9. De rechtbank stelt vast, en tussen partijen is ook niet in geschil, dat de auto van eiser stond geparkeerd op een plaats en tijdstip waarvoor parkeerbelasting was verschuldigd. Voorts is niet in geschil dat de parkeerbelasting niet was voldaan door middel van het in werking stellen van de aanwezige parkeerapparatuur. Ook is niet in geschil dat eiser de parkeervergunning voor het jaar 2018 op 8 januari 2018 heeft verlengd en pas nadien heeft betaald.

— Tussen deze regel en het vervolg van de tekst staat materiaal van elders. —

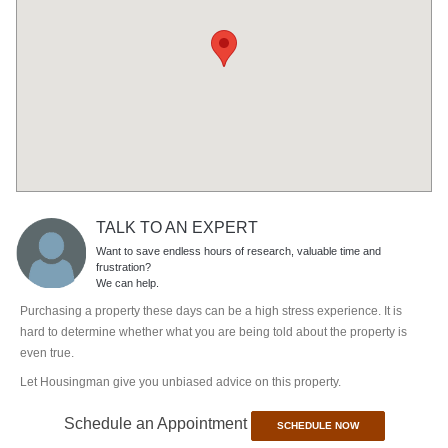
TALK TO AN EXPERT
Want to save endless hours of research, valuable time and
frustration?
We can help.
Purchasing a property these days can be a high stress experience. It is
hard to determine whether what you are being told about the property is
even true.
Let Housingman give you unbiased advice on this property.
Schedule an Appointment
SCHEDULE NOW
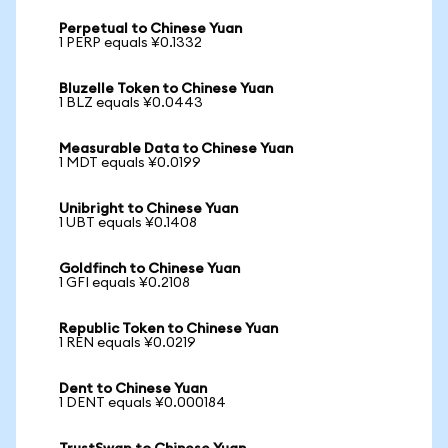
Perpetual to Chinese Yuan
1 PERP equals ¥0.1332
Bluzelle Token to Chinese Yuan
1 BLZ equals ¥0.0443
Measurable Data to Chinese Yuan
1 MDT equals ¥0.0199
Unibright to Chinese Yuan
1 UBT equals ¥0.1408
Goldfinch to Chinese Yuan
1 GFI equals ¥0.2108
Republic Token to Chinese Yuan
1 REN equals ¥0.0219
Dent to Chinese Yuan
1 DENT equals ¥0.000184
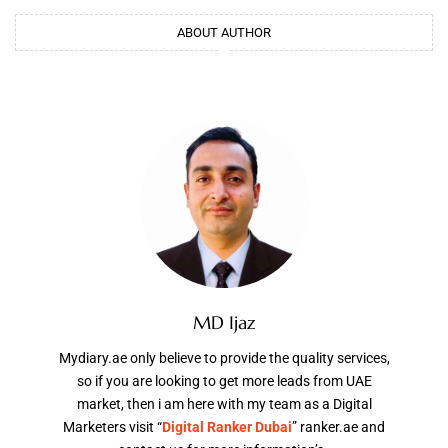
ABOUT AUTHOR
MD Ijaz
Mydiary.ae only believe to provide the quality services,
so if you are looking to get more leads from UAE
market, then i am here with my team as a Digital
Marketers visit “
Digital Ranker Dubai
” ranker.ae and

10. De rechtbank overweegt dat uit de door eiser overgelegde afdruk van de website van de gemeente Zaanstad weliswaar volgt dat zijn parkeervergunning geldig is vanaf 1 januari 2018, maar dat hij deze pas op 8 januari 2018 heeft verlengd. Aan een parkeervergunning kunnen geen rechten worden ontleend voor de tijd voorafgaande aan de aanvraag van de vergunning en de betaling van de daarvoor verschuldigde belasting.
11. Nu eiser de onder b van artikel 2 van de Verordening bedoelde belasting op het tijdstip van het opleggen van de naheffingsaanslag nog niet had voldaan, beschikte hij op dat moment niet over een geldige parkeervergunning. Hij was dan ook gehouden voor het parkeren van zijn auto de onder a van artikel 2 van de Verordening bedoelde belasting te voldoen en omdat hij dat niet heeft gedaan, is de naheffingsaanslag op goede gronden opgelegd.
12. Gelet op het vorenoverwogene dient het beroep ongegrond te worden verklaard.
Proceskosten
13. Voor een proceskostenveroordeling bestaat geen aanleiding.